Return every entry exactly, except for any pictures.

[GIVEN RECORDS]

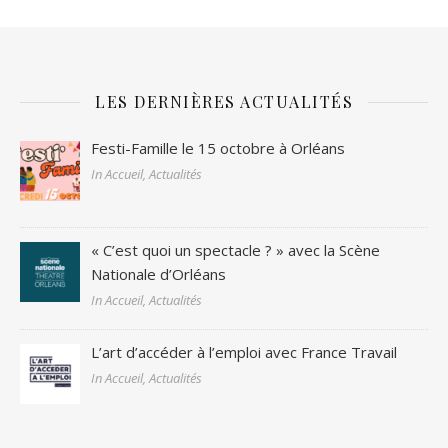
LES DERNIÈRES ACTUALITÉS
Festi-Famille le 15 octobre à Orléans
In Accueil, Actualités
« C’est quoi un spectacle ? » avec la Scène
Nationale d’Orléans
In Accueil, Actualités
L’art d’accéder à l’emploi avec France Travail
In Accueil, Actualités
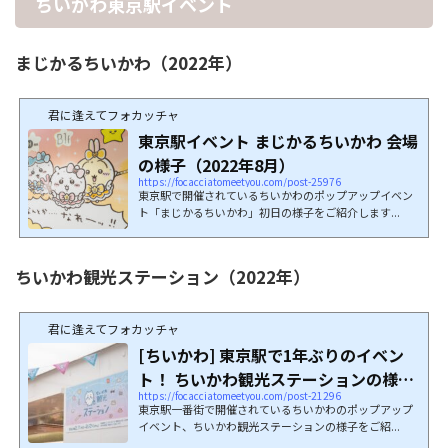
ちいかわ東京駅イベント
まじかるちいかわ（2022年）
君に逢えてフォカッチャ
東京駅イベント まじかるちいかわ 会場
の様子（2022年8月）
https://focacciatomeetyou.com/post-25976
東京駅で開催されているちいかわのポップアップイベン
ト「まじかるちいかわ」初日の様子をご紹介します...
ちいかわ観光ステーション（2022年）
君に逢えてフォカッチャ
[ちいかわ] 東京駅で1年ぶりのイベン
ト！ ちいかわ観光ステーションの様子
https://focacciatomeetyou.com/post-21296
をご紹介...
東京駅一番街で開催されているちいかわのポップアップ
イベント、ちいかわ観光ステーションの様子をご紹...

[/GIVEN RECORDS]

▸ COMPLETED TASK:
LES DERNIÈRES ACTUALITÉS
Festi-Famille le 15 octobre à Orléans
In Accueil, Actualités
« C’est quoi un spectacle ? » avec la Scène
Nationale d’Orléans
In Accueil, Actualités
L’art d’accéder à l’emploi avec France Travail
In Accueil, Actualités
ちいかわ東京駅イベント
まじかるちいかわ（2022年）
君に逢えてフォカッチャ
東京駅イベント まじかるちいかわ 会場
の様子（2022年8月）
https://focacciatomeetyou.com/post-25976
東京駅で開催されているちいかわのポップアップイベン
ト「まじかるちいかわ」初日の様子をご紹介します...
ちいかわ観光ステーション（2022年）
君に逢えてフォカッチャ
[ちいかわ] 東京駅で1年ぶりのイベン
ト！ ちいかわ観光ステーションの様子
https://focacciatomeetyou.com/post-21296
をご紹介...
東京駅一番街で開催されているちいかわのポップアップ
イベント、ちいかわ観光ステーションの様子をご紹...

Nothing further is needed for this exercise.